Do you know what it feels like to be an exile?
It was the summer of 1975. I was nineteen years old and I had signed on to a program called Practical Missionary Training (PMT). Co-sponsored by CAM International and Wycliffe Bible Translators, PMT was an eight-week missionary life “sampler” for people who wanted to explore whether God was calling them to the mission field. Rather than being a simple “mission trip,” PMT was structured to give a broad sampling of different aspects of missionary life. Even though it was a “sampler,” each participant’s experience was individualized to a certain degree.
Because I (at that time) was interested in teaching in a seminary or Bible college, during my eight weeks as a member of PMT, I stayed with a missionary family in Guatemala City. My host was a professor at the Central American Theological Seminary. I also lived for two weeks at a Bible institute. The rest of the eight weeks was punctuated with missionary adventures such as two weeks of rustic living at Wycliffe Bible Translators’ “jungle camp” in southern Mexico, spending a night in a Tzeltal Indian village, and much, much more.
PMT was influential in helping me determine that my ministry call was not to the mission field. It was a great time and it opened my eyes to many things, but after eight weeks in Mexico and Guatemala, I knew that my ministry would be along another path. However, although I concluded that I was not called to missions, PMT taught me something priceless.
It taught me a little of what it feels like to be an exile.
I had taken four years of high school Spanish, but retained little of it. So as we traveled—by bus!—the entire length of Mexico, then rolled (in a smaller bus) into Guatemala, I felt more and more estranged from my surroundings. I could speak enough Spanish to find the bathroom and order a “Coca” (Coca-Cola), but that was about it. All around me, people were speaking a language I didn’t understand. Billboards and stores had signs that I couldn’t read.
I couldn’t even watch TV.
It was several weeks into my trip when I realized just how “English-starved” I was.
The missionary couple I stayed with in Guatemala City took me out one evening to a local theatre group’s production of Agatha Christie’s “Mousetrap.” The production was in English, and I was like someone who had crossed a desert and just come upon an oasis.
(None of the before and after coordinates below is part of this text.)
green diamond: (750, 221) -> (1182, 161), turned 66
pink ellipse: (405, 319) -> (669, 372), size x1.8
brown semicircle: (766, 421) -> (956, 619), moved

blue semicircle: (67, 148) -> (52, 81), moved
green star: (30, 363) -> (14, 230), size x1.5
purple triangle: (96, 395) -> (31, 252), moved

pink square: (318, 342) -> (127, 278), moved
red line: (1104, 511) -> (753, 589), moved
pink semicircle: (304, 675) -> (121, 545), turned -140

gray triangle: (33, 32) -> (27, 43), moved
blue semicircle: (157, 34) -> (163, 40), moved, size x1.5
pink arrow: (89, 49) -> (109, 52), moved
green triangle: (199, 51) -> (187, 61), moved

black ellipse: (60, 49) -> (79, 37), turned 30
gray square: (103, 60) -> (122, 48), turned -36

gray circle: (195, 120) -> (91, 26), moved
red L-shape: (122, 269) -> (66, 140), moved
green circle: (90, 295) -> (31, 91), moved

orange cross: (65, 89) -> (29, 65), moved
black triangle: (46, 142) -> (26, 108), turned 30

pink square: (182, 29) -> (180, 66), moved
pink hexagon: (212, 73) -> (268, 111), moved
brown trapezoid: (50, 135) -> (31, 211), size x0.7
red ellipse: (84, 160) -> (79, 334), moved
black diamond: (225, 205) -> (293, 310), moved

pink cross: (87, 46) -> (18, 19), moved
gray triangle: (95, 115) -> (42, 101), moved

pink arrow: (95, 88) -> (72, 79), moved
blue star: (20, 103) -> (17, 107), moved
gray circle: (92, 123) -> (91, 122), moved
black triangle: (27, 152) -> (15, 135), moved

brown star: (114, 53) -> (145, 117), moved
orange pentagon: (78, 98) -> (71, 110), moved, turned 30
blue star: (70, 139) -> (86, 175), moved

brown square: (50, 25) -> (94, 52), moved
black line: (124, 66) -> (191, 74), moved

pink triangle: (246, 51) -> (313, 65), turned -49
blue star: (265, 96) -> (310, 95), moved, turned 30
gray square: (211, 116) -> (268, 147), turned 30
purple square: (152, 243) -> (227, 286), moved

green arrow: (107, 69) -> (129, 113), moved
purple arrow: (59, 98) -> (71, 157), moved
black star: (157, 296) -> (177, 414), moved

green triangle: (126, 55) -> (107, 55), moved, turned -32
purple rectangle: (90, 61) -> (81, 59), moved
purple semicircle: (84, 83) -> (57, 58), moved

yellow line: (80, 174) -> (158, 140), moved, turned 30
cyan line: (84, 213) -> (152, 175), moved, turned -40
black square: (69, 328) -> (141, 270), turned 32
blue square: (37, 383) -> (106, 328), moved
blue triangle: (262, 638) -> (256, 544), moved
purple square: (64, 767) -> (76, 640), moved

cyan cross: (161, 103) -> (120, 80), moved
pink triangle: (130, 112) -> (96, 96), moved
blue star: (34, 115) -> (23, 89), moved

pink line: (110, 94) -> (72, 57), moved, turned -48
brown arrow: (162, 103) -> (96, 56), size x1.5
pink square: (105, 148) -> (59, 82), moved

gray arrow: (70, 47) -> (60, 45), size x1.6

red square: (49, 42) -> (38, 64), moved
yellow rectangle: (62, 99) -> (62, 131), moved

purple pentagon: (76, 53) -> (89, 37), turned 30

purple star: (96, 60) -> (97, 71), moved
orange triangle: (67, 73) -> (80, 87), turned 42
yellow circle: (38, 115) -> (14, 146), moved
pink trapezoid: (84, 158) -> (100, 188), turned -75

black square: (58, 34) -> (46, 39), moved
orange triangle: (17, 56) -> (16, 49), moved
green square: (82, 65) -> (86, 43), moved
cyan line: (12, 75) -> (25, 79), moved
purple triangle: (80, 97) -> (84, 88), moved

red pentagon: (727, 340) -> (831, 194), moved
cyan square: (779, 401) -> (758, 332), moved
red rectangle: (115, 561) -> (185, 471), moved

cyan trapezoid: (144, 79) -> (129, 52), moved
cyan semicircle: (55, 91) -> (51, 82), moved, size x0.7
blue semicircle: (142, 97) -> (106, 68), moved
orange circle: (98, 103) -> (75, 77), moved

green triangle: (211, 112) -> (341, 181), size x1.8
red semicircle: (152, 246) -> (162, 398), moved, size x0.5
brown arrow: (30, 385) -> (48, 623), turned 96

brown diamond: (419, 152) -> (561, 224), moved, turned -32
For two to three hours, I soaked it in as the actors performed. I’m a fan of mysteries, but I wouldn’t have cared what the story was about—just as long as I could understand it.
They were speaking my language.
My strongest memory from that entire trip is when I was on a bus and we had just crossed the border back into the United States.
I read every billboard, every street sign, every business sign, you name it. If it was in English, I read it.
I was home. I was back in my native country.
Part of living like an exile is that there is a natural and ongoing homesickness. Even if things are going well, home is always in the back of your mind.
That’s part of what it means for a Christian to live as an exile. We live in this world, but readily understand and admit that we can never be truly “at home” here. The world speaks a different language, has a different culture, values different things.
Are you living as an exile?
I hope so.
“All these people were still living by faith when they died. They did not receive the things promised; they only saw them and welcomed them from a distance, admitting that they were foreigners and strangers on earth. People who say such things show that they are looking for a country of their own” (Hebrews 11:13b-14, NIV).